## [What you should do]
Repeat every line of the data exactly; the pictures stay out.

## [Given data]
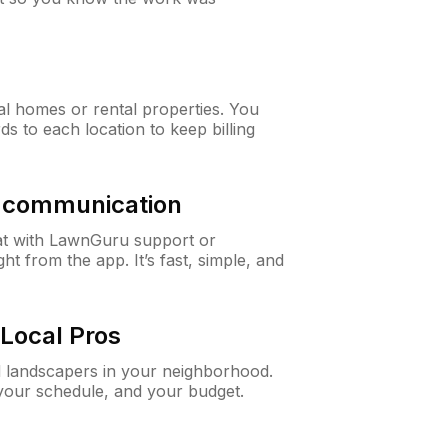
al homes or rental properties. You
ds to each location to keep billing
& communication
at with LawnGuru support or
t from the app. It’s fast, simple, and
Local Pros
d landscapers in your neighborhood.
 your schedule, and your budget.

## [Task output]
al homes or rental properties. You
ds to each location to keep billing
& communication
at with LawnGuru support or
t from the app. It’s fast, simple, and
Local Pros
d landscapers in your neighborhood.
 your schedule, and your budget.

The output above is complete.